Your objective:
In the material below, find each line that contains the word "screenshot" and copy it.
START Extracted records
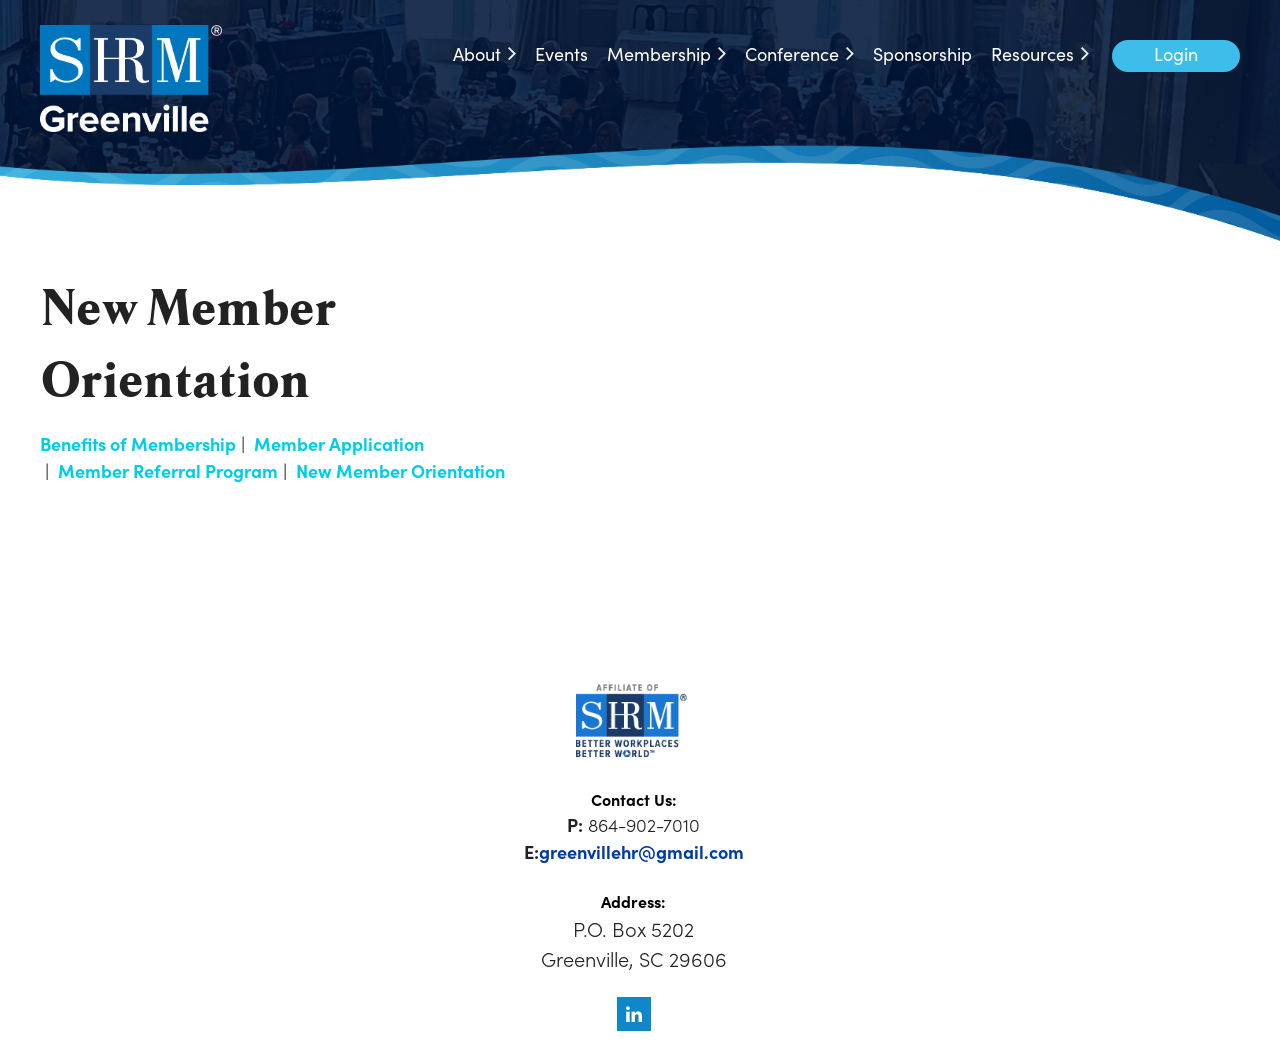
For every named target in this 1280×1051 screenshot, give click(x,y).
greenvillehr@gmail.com (641, 851)
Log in (1176, 56)
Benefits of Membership (138, 443)
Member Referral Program (168, 470)
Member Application (339, 443)
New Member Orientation (400, 470)
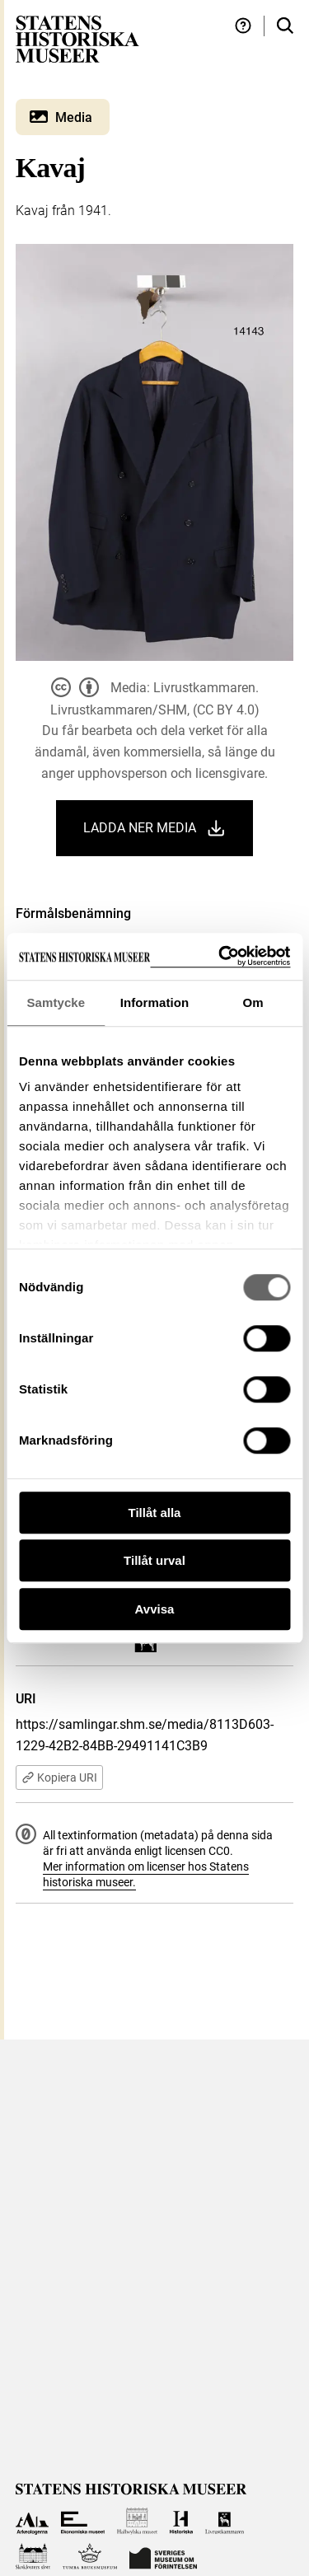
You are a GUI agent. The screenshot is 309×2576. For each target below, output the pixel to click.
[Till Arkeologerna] (32, 2521)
END Extracted records
Task output:
For every named target in this 1280×1051 screenshot, give click(x,y).
You are a GUI agent. The screenshot is 309×2576. For each target below, output the pixel to click.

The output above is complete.